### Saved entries
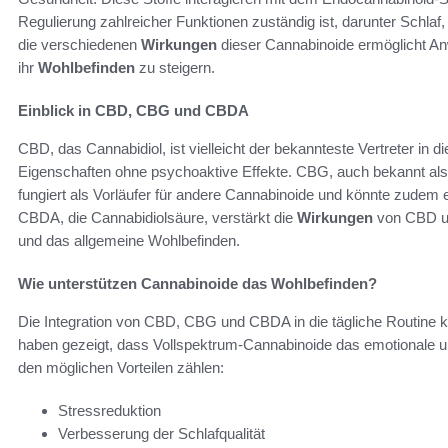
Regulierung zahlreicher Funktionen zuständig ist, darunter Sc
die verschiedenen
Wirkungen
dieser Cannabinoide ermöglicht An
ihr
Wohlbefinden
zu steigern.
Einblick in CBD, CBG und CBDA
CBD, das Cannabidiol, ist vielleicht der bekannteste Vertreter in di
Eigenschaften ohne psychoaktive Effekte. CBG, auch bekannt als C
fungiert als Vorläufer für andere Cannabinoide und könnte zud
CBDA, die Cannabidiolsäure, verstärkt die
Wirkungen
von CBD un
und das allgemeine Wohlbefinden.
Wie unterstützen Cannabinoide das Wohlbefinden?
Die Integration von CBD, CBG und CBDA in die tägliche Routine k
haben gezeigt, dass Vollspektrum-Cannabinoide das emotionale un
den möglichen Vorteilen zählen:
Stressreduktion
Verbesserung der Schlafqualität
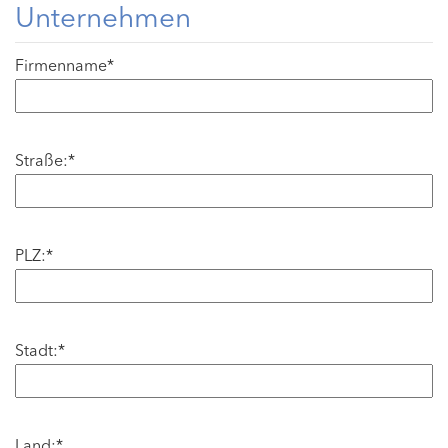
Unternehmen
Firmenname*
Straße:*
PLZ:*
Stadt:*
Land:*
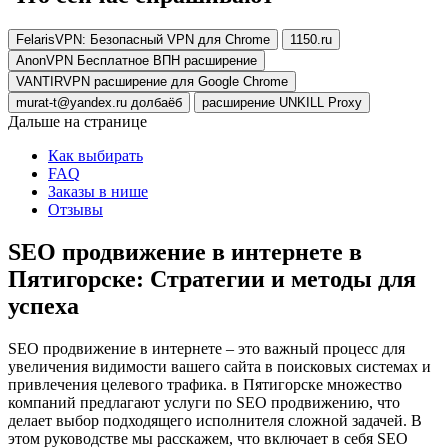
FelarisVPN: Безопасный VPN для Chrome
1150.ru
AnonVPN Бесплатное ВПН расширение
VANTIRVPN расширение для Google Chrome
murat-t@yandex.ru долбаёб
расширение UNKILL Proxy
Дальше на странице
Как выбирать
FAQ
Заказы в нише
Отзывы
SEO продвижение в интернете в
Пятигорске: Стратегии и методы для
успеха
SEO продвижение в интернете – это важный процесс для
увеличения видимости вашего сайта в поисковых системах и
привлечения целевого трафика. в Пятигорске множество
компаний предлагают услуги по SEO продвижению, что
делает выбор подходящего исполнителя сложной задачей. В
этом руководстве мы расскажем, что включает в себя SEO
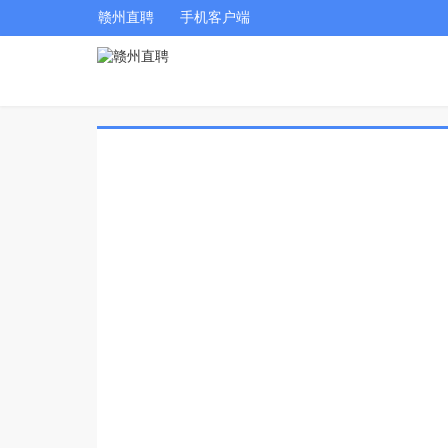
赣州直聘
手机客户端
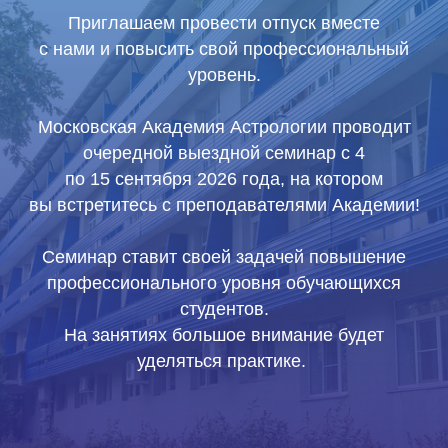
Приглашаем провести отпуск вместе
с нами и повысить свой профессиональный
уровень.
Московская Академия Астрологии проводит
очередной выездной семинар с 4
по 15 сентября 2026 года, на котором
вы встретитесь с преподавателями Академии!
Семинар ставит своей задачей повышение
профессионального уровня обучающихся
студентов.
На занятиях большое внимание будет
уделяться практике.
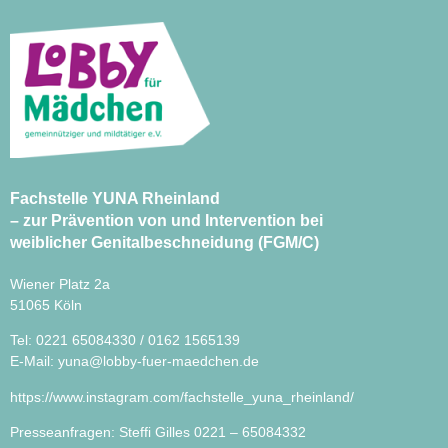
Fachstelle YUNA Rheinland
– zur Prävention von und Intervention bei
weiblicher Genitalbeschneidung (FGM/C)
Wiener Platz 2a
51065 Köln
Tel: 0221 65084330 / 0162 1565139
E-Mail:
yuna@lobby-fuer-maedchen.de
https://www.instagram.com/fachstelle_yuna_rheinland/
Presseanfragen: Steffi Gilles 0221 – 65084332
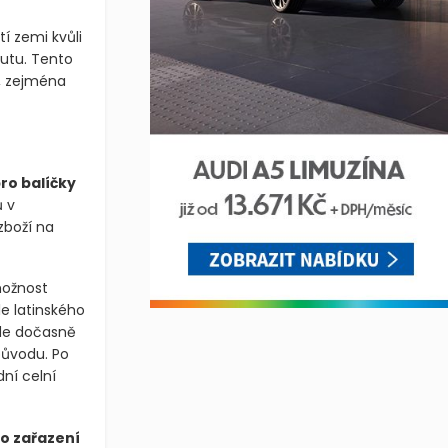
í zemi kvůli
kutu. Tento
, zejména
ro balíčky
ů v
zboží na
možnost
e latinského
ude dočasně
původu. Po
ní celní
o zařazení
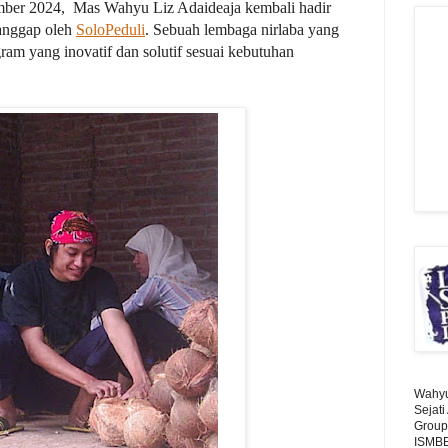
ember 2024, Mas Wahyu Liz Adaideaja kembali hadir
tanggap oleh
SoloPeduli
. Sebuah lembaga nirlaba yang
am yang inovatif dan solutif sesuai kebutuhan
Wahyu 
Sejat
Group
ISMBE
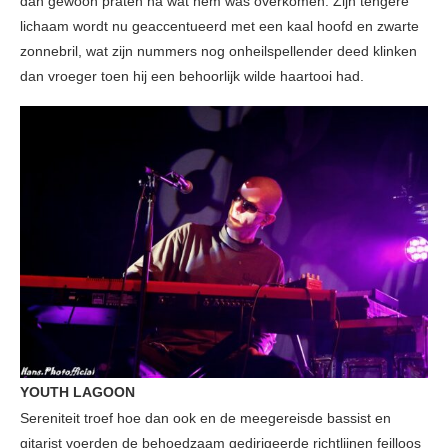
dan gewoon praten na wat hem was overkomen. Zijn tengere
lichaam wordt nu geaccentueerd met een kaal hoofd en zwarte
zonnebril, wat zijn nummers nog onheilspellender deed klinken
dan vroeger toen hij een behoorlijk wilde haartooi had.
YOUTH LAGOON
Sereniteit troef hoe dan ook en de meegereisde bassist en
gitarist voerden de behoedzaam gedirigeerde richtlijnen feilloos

### Exercise details
The required output is each record above, reproduced exactly, without its pictures.

### Output below
Regulierung zahlreicher Funktionen zuständig ist, darunter Sc
die verschiedenen
Wirkungen
dieser Cannabinoide ermöglicht An
ihr
Wohlbefinden
zu steigern.
Einblick in CBD, CBG und CBDA
CBD, das Cannabidiol, ist vielleicht der bekannteste Vertreter in di
Eigenschaften ohne psychoaktive Effekte. CBG, auch bekannt als C
fungiert als Vorläufer für andere Cannabinoide und könnte zud
CBDA, die Cannabidiolsäure, verstärkt die
Wirkungen
von CBD un
und das allgemeine Wohlbefinden.
Wie unterstützen Cannabinoide das Wohlbefinden?
Die Integration von CBD, CBG und CBDA in die tägliche Routine k
haben gezeigt, dass Vollspektrum-Cannabinoide das emotionale un
den möglichen Vorteilen zählen:
Stressreduktion
Verbesserung der Schlafqualität
Unternehmen
Firmenname*
Straße:*
PLZ:*
Stadt:*
Land:*
FelarisVPN: Безопасный VPN для Chrome
1150.ru
AnonVPN Бесплатное ВПН расширение
VANTIRVPN расширение для Google Chrome
murat-t@yandex.ru долбаёб
расширение UNKILL Proxy
Дальше на странице
Как выбирать
FAQ
Заказы в нише
Отзывы
SEO продвижение в интернете в
Пятигорске: Стратегии и методы для
успеха
SEO продвижение в интернете – это важный процесс для
увеличения видимости вашего сайта в поисковых системах и
привлечения целевого трафика. в Пятигорске множество
компаний предлагают услуги по SEO продвижению, что
делает выбор подходящего исполнителя сложной задачей. В
этом руководстве мы расскажем, что включает в себя SEO
赣州直聘
手机客户端
Приглашаем провести отпуск вместе
с нами и повысить свой профессиональный
уровень.
Московская Академия Астрологии проводит
очередной выездной семинар с 4
по 15 сентября 2026 года, на котором
вы встретитесь с преподавателями Академии!
Семинар ставит своей задачей повышение
профессионального уровня обучающихся
студентов.
На занятиях большое внимание будет
уделяться практике.
Fachstelle YUNA Rheinland
– zur Prävention von und Intervention bei
weiblicher Genitalbeschneidung (FGM/C)
Wiener Platz 2a
51065 Köln
Tel: 0221 65084330 / 0162 1565139
E-Mail:
yuna@lobby-fuer-maedchen.de
https://www.instagram.com/fachstelle_yuna_rheinland/
Presseanfragen: Steffi Gilles 0221 – 65084332
í zemi kvůli
kutu. Tento
, zejména
ro balíčky
ů v
zboží na
možnost
e latinského
ude dočasně
původu. Po
ní celní
o zařazení
ember 2024, Mas Wahyu Liz Adaideaja kembali hadir
tanggap oleh
SoloPeduli
. Sebuah lembaga nirlaba yang
am yang inovatif dan solutif sesuai kebutuhan
Wahyu 
Sejat
Group
ISMBE
dan gewoon praten na wat hem was overkomen. Zijn tengere
lichaam wordt nu geaccentueerd met een kaal hoofd en zwarte
zonnebril, wat zijn nummers nog onheilspellender deed klinken
dan vroeger toen hij een behoorlijk wilde haartooi had.
YOUTH LAGOON
Sereniteit troef hoe dan ook en de meegereisde bassist en
gitarist voerden de behoedzaam gedirigeerde richtlijnen feilloos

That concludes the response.